Amanda Razani: So the data analysts probably don’t need to be afraid that AI is going to take their job anytime soon. And I mean, certain jobs probably might eventually be taken over by AI, but that’s just going to create new jobs – a load of new jobs is what you’re saying.
Harry Powell: Yeah. I think actually data analysts… Look, I’m a data scientist, so maybe I would say this, right? But I think data analysts, because of the importance of clarity and precision in their work, are going to be… And clarity and precision in an environment of uncertainty, that may not be the kind of thing that ChatGPT is very good at. And I know that lots of big companies have put a lot of effort into this idea of, I’m going to have a front end on my analytical platform that says, “Just enter something in plain language and it’ll come up with the answer.” But I think I would be loath to make big business decisions based on that, because there’s so many fundamental things that a well-trained analyst does, which is think deeply about a problem, right? ChatGPT ain’t thinking deeply about a problem, right? It’s just getting what it thinks the information is.
Dealing with the subtleties of say, experimental design. Am I exactly asking this or am I asking that? And how is my answer going to be impacted by relatively subtle changes in experimental design and those kinds of things? How I then interpret that. When I get my answer back, what do I then do with it? All those things are actually much more important than the relatively mechanical thing of pulling out information and running a statistical procedure on it.

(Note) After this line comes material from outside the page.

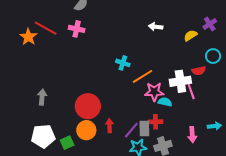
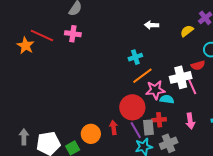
cyan cross: (123, 63) -> (135, 57), moved, turned -32
gray arrow: (42, 97) -> (24, 137), moved
red circle: (88, 106) -> (132, 107), moved
purple line: (131, 130) -> (136, 130), turned -66
pink arrow: (192, 135) -> (190, 121), moved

Amanda Razani: So assuming that as fast as this technology is advancing though, assuming that it’s going to continue advancing at this rate, where do you see the future of the enterprise two years from now as far as AI, generative AI? Where do you see us going?
Harry Powell: So I think we’ll all be exhausted if AI keeps moving at the rate that we’re talking about. I mean, the rate has just been, it’s hard to keep up with that. I certainly see AI, as I said earlier, really taking on a lot of automation processes because it’s so much easier to set up. And then I think we’ll rethink how we organize businesses and enterprises around the kind of earthly old-fashioned behavior we have. And what will that mean? I think the people will become more precise and technical, because those are the kind of questions we are going to need to ask, that we can’t do otherwise. All that kind of clerical middle probably is under threat because we won’t need huge amounts of people producing documents, PowerPoint presentations, reports and all that stuff.
Amanda Razani: It will be interesting to see what happens. I appreciate you coming on the show today and sharing your insights with us.
Harry Powell: Well it’s very kind of you to ask me. Thank you.